Databricks Writer initial setup

Initial setup for Databricks on AWS

Note

Personal staging locations have been deprecated by AWS (see Create metastore-level storage) and Microsoft (see Create metastore-level storage).

When using Databricks on AWS, you must perform the following one-time tasks before you can use Databricks Writer in an application. This is a brief summary overview; detailed instructions follow.

  1. Create a personal access token for Striim to use to authenticate with the Databricks cluster (see Documentation > Developer tools and guidance > Authentication for Databricks automation > Databricks personal access token authentication > Databricks personal access tokens for users.

  2. Grant the user associated with the personal access token View and Create permissions on the Databricks File System (see Documentation > Security and compliance guide > Authentication and access control > Access control > Workspace object access control > Folder permissions).

  3. If table access control has been enabled, also grant the user associated with the personal access token MODIFY and READ_METADATA privileges (see Documentation > Databricks reference documentation > Language-specific introductions to Databricks > SQL language reference > Privileges and securable objects in the Hive metastore > Privilege types).

  4. Writing to Databricks happens in two steps. First, Striim writes data to temporary files in a "staging area" in the cloud. Then Databricks copies the data from those files to its tables. We strongly recommend using Amazon S3 for staging (see Create an Amazon S3 bucket to use as a staging location for Databricks on AWS. The native Databricks File System (DBFS) should not be used as the staging area for production or sensitive data (see Documentation > Databricks data engineering > What is the Databricks File System (DBFS)? > Recommendations for working with DBFS root).

Create an Amazon S3 bucket to use as a staging location for Databricks on AWS

  1. If the bucket does not already exist, create it (see AWS > Documentation > Amazon Simple Storage Service (S3) > User Guide > Create your first S3 bucket).

  2. Select the bucket and click Copy ARN.

    S3IAMCopyARN.png
  3. Go to the AWS Policy Generator at https://awspolicygen.s3.amazonaws.com/policygen.html

  4. For Select Type of Policy, select IAM Policy.

  5. For AWS Service, select Amazon S3.

  6. Select the individual actions you want to allow or select All Actions.

  7. In the Amazon Resource Name (ARN) field, paste the bucket's ARN that you copied.

  8. Click Add Statement. You should see something similar to this:

    S3IAMCreatePolicy.png
  9. Click Generate Policy.

  10. Copy the Policy JSON Document and close the dialog.

    S3IAMPolicyJSONDocument.png
  11. Go to the IAM Policies page and click Create policy.

    S3IAMPoliciesPage.png
  12. Select the JSON tab, replace the existing text with the policy JSON document you copied, and click Next: Tags > Next: Review.

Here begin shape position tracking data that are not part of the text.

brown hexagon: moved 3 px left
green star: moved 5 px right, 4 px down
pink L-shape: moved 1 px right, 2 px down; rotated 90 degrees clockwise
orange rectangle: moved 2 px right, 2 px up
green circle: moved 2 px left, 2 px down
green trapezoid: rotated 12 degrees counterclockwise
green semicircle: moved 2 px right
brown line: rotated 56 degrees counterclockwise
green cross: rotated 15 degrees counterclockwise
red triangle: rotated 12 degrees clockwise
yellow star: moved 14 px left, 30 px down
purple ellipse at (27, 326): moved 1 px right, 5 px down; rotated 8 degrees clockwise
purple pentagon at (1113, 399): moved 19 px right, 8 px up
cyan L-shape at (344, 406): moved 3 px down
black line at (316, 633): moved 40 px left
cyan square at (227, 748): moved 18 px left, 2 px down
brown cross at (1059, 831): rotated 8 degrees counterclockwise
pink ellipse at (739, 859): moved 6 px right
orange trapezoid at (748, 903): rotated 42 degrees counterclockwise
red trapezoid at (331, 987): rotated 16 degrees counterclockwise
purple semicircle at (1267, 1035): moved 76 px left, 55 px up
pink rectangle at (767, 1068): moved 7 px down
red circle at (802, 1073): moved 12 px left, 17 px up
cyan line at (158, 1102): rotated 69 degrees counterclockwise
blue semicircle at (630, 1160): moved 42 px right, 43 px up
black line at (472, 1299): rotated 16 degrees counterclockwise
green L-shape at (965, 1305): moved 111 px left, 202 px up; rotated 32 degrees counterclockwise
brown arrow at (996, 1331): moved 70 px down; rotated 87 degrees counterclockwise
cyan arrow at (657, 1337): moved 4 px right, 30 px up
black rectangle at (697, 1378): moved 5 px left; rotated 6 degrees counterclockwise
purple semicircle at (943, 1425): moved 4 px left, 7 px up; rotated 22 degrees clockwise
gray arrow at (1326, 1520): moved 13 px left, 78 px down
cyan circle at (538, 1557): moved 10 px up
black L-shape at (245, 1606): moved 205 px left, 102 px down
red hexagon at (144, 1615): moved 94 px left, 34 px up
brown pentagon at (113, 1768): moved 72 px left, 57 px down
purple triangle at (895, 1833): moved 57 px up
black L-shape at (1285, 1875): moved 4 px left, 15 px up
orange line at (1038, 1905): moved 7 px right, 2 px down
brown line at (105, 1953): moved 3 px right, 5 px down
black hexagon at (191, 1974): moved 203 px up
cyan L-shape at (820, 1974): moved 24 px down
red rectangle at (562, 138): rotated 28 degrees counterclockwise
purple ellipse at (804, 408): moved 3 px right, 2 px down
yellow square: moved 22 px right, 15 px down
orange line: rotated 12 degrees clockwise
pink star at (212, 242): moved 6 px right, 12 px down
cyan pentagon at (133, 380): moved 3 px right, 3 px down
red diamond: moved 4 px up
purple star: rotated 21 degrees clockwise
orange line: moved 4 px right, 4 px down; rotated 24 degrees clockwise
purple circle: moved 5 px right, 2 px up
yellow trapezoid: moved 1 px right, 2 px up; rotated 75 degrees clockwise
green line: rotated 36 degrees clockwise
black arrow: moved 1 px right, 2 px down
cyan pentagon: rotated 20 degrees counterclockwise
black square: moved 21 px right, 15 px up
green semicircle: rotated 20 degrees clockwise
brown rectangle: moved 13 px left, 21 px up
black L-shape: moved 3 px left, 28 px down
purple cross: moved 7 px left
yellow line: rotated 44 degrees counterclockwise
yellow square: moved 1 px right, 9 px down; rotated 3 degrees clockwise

    S3IAMPolicyJSONDocument.png
  13. Enter a descriptive name for the policy (make a note of this as you will need it later), optionally enter a description, and click Create Policy.

    S3IAMReviewPolicy.png
  14. Go to the IAM Users page and click Add users.

    S3IAMUsersPage.png
  15. Enter a name for the IAM user, select Access key, click Next: Permissions.

    S3IAMAddUser1.png
  16. Select Attach existing policies directly, in Filter policies enter the name of the policy you created, select the policy, and click Next: Tags > Next: Review > Create user.

    S3IAMSetPermissions.png
  17. Click Download .csv. This file contains the access key and secret access key you must specify in Databricks Writer's properties.

Initial setup for Azure Databricks

When using Azure Databricks, you must perform the following one-time tasks before you can use Databricks Writer in an application.

  1. Create a personal access token for Striim to use to authenticate with the Databricks cluster as described in Learn / Azure / Azure Databricks / Authentication for Azure Databricks automation / Generate a personal access token. The user associated with the token must have read and write access to DBFS (see Important information about DBFS permissions). If table access control has been enabled, the user must also have MODIFY and READ_METADATA (see Data object privileges - Data governance model).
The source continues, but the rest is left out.